Distance-based and RKHS-based Dependence Metrics in High Dimension (1902.03291v1)

Abstract: In this paper, we study distance covariance, Hilbert-Schmidt covariance (aka Hilbert-Schmidt independence criterion [Gretton et al. (2008)]) and related independence tests under the high dimensional scenario. We show that the sample distance/Hilbert-Schmidt covariance between two random vectors can be approximated by the sum of squared componentwise sample cross-covariances up to an asymptotically constant factor, which indicates that the distance/Hilbert-Schmidt covariance based test can only capture linear dependence in high dimension.
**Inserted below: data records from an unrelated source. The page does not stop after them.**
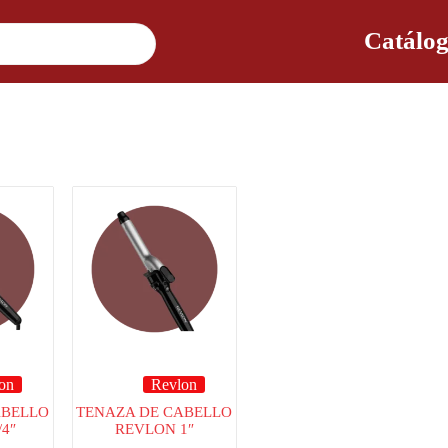
Catálog
on
Revlon
ABELLO
TENAZA DE CABELLO
4″
REVLON 1″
As a consequence, the distance correlation based t-test developed by Szekely and Rizzo (2013) for independence is shown to have trivial limiting power when the two random vectors are nonlinearly dependent but component-wisely uncorrelated. This new and surprising phenomenon, which seems to be discovered for the first time, is further confirmed in our simulation study. As a remedy, we propose tests based on an aggregation of marginal sample distance/Hilbert-Schmidt covariances and show their superior power behavior against their joint counterparts in simulations. We further extend the distance correlation based t-test to those based on Hilbert-Schmidt covariance and marginal distance/Hilbert-Schmidt covariance. A novel unified approach is developed to analyze the studentized sample distance/Hilbert-Schmidt covariance as well as the studentized sample marginal distance covariance under both null and alternative hypothesis. Our theoretical and simulation results shed light on the limitation of distance/Hilbert-Schmidt covariance when used jointly in the high dimensional setting and suggest the aggregation of marginal distance/Hilbert-Schmidt covariance as a useful alternative.